→ **AIM OF THE TASK**:
Below are lines of data; count those that contain "elements" and give the total alone.

→ **SUPPLIED ENTRIES**:
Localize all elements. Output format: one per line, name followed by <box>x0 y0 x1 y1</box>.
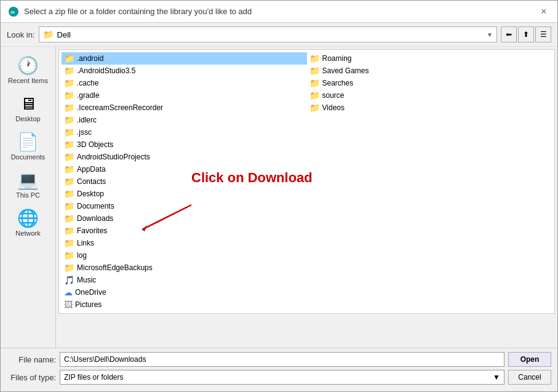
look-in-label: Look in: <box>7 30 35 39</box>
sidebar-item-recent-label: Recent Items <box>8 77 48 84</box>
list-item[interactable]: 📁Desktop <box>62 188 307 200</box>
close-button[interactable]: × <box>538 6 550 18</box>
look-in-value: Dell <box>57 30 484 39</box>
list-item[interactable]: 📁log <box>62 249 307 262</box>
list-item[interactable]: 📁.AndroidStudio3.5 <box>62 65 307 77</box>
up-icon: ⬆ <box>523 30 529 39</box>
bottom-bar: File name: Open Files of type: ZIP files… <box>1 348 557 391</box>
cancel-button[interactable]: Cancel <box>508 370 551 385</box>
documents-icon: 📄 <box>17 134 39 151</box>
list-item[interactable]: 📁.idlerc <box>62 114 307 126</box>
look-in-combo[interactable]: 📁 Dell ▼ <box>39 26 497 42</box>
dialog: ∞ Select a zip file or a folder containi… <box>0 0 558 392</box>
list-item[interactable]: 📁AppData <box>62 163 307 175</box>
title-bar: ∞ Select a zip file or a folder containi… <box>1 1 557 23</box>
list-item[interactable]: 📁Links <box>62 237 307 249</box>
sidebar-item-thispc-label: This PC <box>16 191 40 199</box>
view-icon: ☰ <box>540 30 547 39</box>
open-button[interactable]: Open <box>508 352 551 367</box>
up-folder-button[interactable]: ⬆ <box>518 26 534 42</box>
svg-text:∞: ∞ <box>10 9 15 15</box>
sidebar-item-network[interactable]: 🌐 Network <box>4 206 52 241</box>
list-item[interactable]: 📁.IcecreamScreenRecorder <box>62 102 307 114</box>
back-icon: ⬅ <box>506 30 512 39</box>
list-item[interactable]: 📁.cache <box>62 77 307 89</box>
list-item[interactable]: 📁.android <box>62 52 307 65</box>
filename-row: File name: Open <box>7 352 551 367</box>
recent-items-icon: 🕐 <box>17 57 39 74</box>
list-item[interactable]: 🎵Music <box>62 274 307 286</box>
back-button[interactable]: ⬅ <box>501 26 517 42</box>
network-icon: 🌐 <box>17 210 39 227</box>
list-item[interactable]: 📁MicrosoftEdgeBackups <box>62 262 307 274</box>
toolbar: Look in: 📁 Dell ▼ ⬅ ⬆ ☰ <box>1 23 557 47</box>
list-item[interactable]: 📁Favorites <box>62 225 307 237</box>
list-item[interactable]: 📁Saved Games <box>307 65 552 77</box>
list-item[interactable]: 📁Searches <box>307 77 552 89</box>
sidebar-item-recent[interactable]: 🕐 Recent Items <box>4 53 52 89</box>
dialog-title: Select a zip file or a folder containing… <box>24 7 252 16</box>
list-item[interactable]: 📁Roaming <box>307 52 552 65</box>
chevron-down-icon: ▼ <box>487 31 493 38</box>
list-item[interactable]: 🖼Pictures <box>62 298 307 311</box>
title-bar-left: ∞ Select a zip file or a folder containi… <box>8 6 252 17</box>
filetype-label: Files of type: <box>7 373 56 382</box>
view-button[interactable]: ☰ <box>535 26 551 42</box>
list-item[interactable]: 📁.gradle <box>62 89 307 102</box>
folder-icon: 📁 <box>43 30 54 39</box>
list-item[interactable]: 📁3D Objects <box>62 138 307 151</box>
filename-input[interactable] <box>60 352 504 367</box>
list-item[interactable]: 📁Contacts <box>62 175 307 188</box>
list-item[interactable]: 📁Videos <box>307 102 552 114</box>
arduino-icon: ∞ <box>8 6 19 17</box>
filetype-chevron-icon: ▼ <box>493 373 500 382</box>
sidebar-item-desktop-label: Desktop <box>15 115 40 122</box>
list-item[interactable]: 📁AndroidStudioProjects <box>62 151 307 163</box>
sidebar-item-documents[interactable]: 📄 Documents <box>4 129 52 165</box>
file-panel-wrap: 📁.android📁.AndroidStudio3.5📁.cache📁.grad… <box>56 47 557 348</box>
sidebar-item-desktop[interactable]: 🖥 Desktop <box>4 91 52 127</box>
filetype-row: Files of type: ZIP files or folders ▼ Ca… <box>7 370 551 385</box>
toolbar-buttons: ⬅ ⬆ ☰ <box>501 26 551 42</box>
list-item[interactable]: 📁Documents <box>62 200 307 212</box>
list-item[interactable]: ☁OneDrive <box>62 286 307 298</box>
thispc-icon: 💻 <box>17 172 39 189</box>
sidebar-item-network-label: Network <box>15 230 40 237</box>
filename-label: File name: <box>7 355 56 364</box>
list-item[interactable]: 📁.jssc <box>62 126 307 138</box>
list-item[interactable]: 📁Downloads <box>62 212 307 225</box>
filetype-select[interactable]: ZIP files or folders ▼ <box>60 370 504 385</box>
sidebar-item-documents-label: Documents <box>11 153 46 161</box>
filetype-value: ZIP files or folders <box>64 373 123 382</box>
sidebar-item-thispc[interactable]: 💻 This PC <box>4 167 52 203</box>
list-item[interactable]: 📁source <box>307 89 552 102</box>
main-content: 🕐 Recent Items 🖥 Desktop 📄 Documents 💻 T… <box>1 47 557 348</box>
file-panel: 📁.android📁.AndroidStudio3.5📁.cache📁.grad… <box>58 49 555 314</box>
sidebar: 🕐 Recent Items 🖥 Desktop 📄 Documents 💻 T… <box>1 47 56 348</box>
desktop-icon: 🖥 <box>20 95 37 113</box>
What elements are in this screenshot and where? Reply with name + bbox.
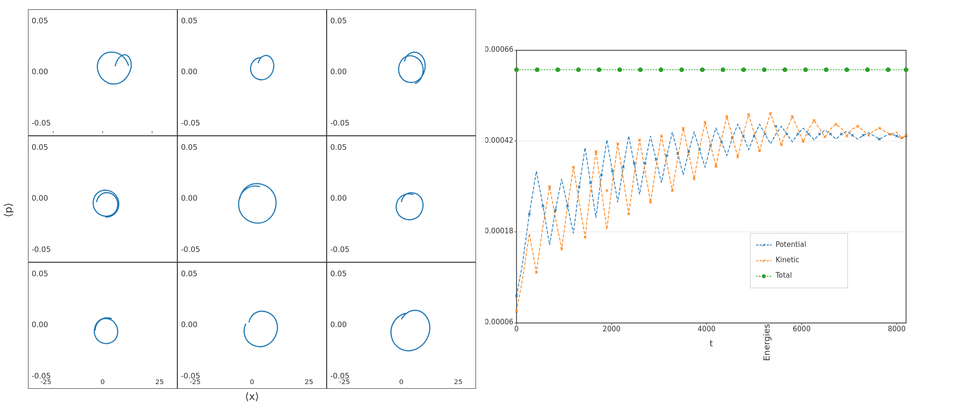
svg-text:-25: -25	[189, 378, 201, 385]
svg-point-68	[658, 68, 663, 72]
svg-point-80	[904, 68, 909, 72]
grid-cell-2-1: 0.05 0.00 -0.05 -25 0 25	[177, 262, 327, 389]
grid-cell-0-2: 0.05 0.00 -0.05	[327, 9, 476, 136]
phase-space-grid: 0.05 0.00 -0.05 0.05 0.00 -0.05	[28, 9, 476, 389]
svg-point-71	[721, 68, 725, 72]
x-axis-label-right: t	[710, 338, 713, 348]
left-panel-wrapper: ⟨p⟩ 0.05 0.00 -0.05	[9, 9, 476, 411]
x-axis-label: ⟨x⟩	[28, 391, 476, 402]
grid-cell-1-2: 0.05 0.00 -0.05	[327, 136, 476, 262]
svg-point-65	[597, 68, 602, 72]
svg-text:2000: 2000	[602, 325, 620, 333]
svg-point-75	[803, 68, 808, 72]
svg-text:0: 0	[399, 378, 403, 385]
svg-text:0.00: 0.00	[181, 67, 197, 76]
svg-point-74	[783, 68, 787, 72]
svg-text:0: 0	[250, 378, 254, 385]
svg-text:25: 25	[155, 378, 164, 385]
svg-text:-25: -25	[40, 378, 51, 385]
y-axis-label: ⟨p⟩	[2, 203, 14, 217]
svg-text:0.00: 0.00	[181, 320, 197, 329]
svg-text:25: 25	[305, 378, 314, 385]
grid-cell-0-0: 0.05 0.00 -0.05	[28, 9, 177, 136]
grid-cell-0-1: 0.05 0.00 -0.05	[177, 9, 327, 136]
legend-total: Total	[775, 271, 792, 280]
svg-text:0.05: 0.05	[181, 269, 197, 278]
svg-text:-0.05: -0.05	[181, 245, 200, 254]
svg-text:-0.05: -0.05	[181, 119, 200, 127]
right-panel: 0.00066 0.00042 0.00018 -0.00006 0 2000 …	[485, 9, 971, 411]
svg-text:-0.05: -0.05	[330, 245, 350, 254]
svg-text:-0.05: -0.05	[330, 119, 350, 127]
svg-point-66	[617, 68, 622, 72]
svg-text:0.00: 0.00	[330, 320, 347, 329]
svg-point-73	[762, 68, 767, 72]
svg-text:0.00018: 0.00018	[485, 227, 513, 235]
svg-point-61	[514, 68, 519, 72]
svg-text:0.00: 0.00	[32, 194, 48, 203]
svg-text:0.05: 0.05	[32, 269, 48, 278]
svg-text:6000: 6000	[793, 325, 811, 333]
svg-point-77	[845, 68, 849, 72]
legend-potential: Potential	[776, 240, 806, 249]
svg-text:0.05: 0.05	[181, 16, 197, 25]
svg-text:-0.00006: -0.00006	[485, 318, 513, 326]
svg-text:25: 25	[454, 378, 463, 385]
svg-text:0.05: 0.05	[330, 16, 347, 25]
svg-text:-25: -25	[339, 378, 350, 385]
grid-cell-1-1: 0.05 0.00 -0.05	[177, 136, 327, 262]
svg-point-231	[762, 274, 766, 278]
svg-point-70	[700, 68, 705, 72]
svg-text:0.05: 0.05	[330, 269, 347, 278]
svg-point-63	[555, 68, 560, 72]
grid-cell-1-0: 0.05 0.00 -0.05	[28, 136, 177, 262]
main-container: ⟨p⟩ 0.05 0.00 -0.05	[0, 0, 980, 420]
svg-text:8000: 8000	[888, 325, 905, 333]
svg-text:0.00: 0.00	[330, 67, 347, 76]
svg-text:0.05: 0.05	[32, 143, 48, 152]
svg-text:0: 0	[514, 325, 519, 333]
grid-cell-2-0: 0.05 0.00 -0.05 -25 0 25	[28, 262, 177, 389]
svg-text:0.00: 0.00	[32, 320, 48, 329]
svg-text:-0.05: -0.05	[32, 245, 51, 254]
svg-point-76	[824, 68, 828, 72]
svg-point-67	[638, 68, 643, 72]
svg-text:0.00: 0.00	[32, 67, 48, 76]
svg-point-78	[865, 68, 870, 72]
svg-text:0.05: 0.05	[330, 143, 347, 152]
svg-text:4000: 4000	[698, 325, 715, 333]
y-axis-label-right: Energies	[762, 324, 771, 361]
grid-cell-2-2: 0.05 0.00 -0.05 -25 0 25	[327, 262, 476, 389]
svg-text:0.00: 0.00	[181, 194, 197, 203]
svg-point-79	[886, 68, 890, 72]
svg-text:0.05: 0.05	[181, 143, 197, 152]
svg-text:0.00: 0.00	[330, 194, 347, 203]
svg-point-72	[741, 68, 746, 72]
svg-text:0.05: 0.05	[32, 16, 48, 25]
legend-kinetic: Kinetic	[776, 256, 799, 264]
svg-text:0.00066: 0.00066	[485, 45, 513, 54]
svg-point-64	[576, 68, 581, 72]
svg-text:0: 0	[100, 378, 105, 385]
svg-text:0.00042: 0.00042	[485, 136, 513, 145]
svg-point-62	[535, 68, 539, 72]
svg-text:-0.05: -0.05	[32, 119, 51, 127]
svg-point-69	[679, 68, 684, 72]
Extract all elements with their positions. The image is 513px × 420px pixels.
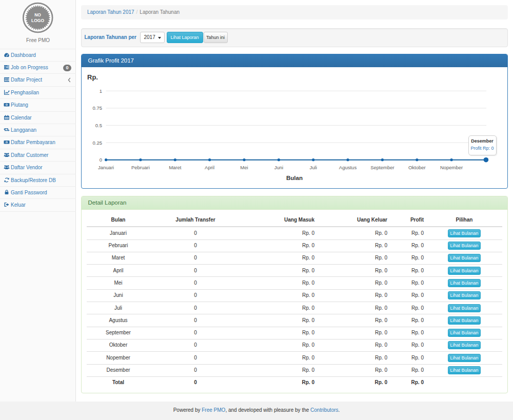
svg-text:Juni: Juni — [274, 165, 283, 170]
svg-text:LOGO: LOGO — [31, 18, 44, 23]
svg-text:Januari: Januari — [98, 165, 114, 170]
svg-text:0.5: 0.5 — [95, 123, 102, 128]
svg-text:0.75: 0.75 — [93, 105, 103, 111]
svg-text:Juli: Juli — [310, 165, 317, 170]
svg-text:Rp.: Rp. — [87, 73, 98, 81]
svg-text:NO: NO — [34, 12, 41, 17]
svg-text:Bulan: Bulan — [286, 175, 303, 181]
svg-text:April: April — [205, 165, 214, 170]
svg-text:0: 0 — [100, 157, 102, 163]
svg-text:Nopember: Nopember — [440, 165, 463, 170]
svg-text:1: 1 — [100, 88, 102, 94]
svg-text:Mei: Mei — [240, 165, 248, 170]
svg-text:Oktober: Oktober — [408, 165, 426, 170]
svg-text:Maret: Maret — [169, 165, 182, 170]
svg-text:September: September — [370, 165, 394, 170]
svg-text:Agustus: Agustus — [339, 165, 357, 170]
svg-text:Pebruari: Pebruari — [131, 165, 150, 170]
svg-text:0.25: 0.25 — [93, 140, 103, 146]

→ **EXERCISE OUTPUT**:
3